So, quick review. Great course. Amount of stuff that I already knew less than %20, and even that was spread out. Tons of good info, I had never had that sort of instruction regarding grip and stance, nor one on one instruction in the same with correction offered immediately. Not just explanations of what to do, but along with solid reasons as to why these methods were what they believed were best and examples showing why. I will be taking more classes with them, most likely intermediate pistol and either CCW and/or Home Defense. Evidently you need 16 hours of instruction for a CCW. Also decided that I wont decide on what handgun I want until after the range stands up and I can spend some time with a variety of examples. "Paper" analysis has me leaning towards a Ruger SR1911 LIghtweight Commander. Todays work with the 9mm still has me thinking that a .45 might still be where I'm at.


----------



## Yooper

glhs837 said:


> "Paper" analysis has me leaning towards a Ruger SR1911 LIghtweight Commander. Todays work with the 9mm still has me thinking that a .45 might still be where I'm at.


Great post. Thank you.

For what it's worth, my preferences (as a result of years of Vulcan Kolinahr-intensive study):

= "Hammer fire" wins out over "striker fire" 100% of the time.

= .45ACP wins out over everything else 95% of the time (remaining 4%: .40S&W; left over 1%: 9mm).

= Ergo, 1911A1 or equivalent.


That is all (as there is no more!).

--- End of line (MCP)


----------



## black dog

With today's bullet technology you are giving up nothing by carrying a 9mm auto. Plus the advantage of having more rounds in the same space. 
 I also would bet that if you carry a 1911 around  for a few weeks you will change to a more modern automatic that much more comfortable to carry and is easier to deploy when needed than a 1911 in condition one.


----------



## Gilligan

glhs837 said:


> So, quick review. Great course. Amount of stuff that I already knew less than %20, and even that was spread out. Tons of good info, I had never had that sort of instruction regarding grip and stance, nor one on one instruction in the same with correction offered immediately. Not just explanations of what to do, but along with solid reasons as to why these methods were what they believed were best and examples showing why. I will be taking more classes with them, most likely intermediate pistol and either CCW and/or Home Defense. Evidently you need 16 hours of instruction for a CCW. Also decided that I wont decide on what handgun I want until after the range stands up and I can spend some time with a variety of examples. "Paper" analysis has me leaning towards a Ruger SR1911 LIghtweight Commander.
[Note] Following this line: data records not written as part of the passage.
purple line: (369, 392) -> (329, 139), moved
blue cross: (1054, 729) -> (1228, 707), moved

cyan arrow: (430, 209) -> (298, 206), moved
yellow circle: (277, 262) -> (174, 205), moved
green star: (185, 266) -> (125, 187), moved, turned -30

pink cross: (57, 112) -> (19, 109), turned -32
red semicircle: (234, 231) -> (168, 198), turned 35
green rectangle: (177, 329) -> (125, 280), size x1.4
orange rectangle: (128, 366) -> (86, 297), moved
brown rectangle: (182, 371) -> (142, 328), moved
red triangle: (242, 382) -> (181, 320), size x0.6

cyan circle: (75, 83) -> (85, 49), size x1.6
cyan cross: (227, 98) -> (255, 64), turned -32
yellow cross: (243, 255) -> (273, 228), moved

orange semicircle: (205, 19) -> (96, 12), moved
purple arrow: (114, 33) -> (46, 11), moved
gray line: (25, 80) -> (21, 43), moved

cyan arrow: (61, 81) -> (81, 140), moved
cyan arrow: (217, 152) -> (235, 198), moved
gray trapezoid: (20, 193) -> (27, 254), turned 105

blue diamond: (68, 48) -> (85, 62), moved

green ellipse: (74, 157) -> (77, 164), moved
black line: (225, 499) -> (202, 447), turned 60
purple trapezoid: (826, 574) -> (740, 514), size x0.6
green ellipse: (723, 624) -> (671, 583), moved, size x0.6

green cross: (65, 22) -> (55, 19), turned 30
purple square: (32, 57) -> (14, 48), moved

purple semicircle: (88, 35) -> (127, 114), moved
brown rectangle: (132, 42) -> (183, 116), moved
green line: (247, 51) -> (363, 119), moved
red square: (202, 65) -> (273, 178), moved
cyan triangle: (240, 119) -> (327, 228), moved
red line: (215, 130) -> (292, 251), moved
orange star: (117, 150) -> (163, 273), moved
Todays work with the 9mm still has me thinking that a .45 might still be where I'm at.


Aren't they great?  I've gone through handgun courses before but the Thomas's knock it out of the park.  Did you get your membership yet?...wife and I did.


----------



## Gilligan

black dog said:


> With today's bullet technology you are giving up nothing by carrying a 9mm auto. Plus the advantage of having more rounds in the same space.
> I also would bet that if you carry a 1911 around  for a few weeks you will change to a more modern automatic that much more comfortable to carry and is easier to deploy when needed than a 1911 in condition one.


My smallest carry weapon is a bit unusual by most folks standards...an M57 Zastava in 7.62x25. It's fairly compact and so very thin (single stack) and yet still packs a punch; those 7.62 rounds have a very high velocity.  I have a 4" Kimber 1911 CDP too, but I prefer the M57 for every day carry.

My Springfield 1911 is my favorite shooter but too darned big to lug around on my hip concealed.


----------



## GURPS

Yooper said:


> 1911A1 or equivalent.




 


I'll have to say, the Glock in .45 was a pleasure to shoot [I know striker fire]


----------



## glhs837

I do get those points, like I get the advantage of a modern automatic transmission. Although at 30oz, the LW SR1911 isn't that heavy


Gilligan said:


> Aren't they great?  I've gone through handgun courses before but the Thomas's knock it out of the park.  Did you get your membership yet?...wife and I did.




Yep, sure did. BD, I understand those points. Not sure I am going to carry it. Or anything yet. But I want to make sure I have the capability to, if I can weave through the MD process. But here's one point. Easier to get the $800 SR 1911 LW Commander, weight 30oz, and then need to get a lighter $400 weapon to carry than go the other way around


----------



## Kyle

My two favorites are my 1911 GSR and my Sig P226 and are both the most accurate semi's I own.


----------



## Gilligan

Kyle said:


> My two favorites are my 1911 GSR and my Sig P226 and are both the most accurate semi's I own.


My SA 26 is the most accurate pistol I own...but I can't find a holster to carry the damned thing in.  ;-p


----------



## Kyle

Gilligan said:


> My SA 26 is the most accurate pistol I own...but I can't find a holster to carry the damned thing in.  ;-p


You could always cut a hole in the pocket of your cargo pants.


----------



## black dog

Gilligan said:


> My SA 26 is the most accurate pistol I own...but I can't find a holster to carry the damned thing in.  ;-p


It's tough to pull a front grip through a Mexican loop...


----------



## black dog

Kyle said:


> You could always cut a hole in the pocket of your cargo pants.


That would mess up were he puts his trunk monkey morale patch...


----------



## Gilligan

black dog said:


> It's tough to pull a front grip through a Mexican loop...


Actually..I did find a holster that fit it. Off an Airsoft site..LMAO...for an Airsoft Uzi...  ;-)  It's a little on the conspicuous side though...kinda shouts "Anyone seen John McClane?..Ahma lookin' fer 'im.."


----------